■ Provided information:

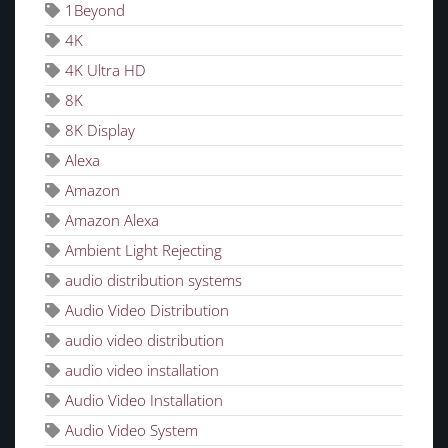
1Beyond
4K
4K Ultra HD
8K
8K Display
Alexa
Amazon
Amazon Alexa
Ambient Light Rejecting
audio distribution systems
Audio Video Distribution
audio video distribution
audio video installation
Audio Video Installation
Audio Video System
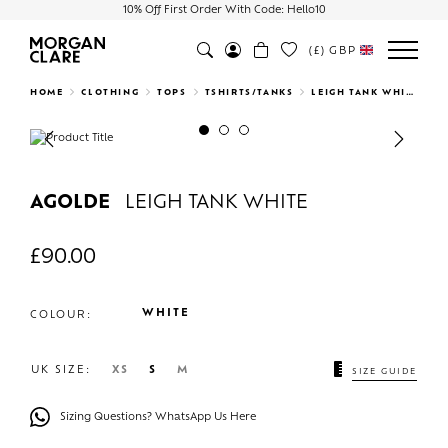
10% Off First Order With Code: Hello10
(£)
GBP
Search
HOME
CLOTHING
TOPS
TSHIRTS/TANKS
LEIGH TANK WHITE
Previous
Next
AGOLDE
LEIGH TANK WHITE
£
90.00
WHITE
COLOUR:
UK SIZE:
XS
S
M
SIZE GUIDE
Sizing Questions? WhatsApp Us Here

--

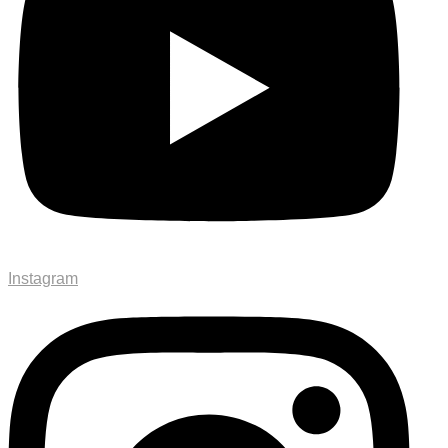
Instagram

■ Assignment:
Find where the line with "Ambient Light Rejecting" sits in the material above and where the line with "Sizing Questions? WhatsApp Us Here" sits. Set down exactly the lines from the first to the second, both included and nothing else, without pictures.

■ Worked solution:
Ambient Light Rejecting
audio distribution systems
Audio Video Distribution
audio video distribution
audio video installation
Audio Video Installation
Audio Video System
10% Off First Order With Code: Hello10
(£)
GBP
Search
HOME
CLOTHING
TOPS
TSHIRTS/TANKS
LEIGH TANK WHITE
Previous
Next
AGOLDE
LEIGH TANK WHITE
£
90.00
WHITE
COLOUR:
UK SIZE:
XS
S
M
SIZE GUIDE
Sizing Questions? WhatsApp Us Here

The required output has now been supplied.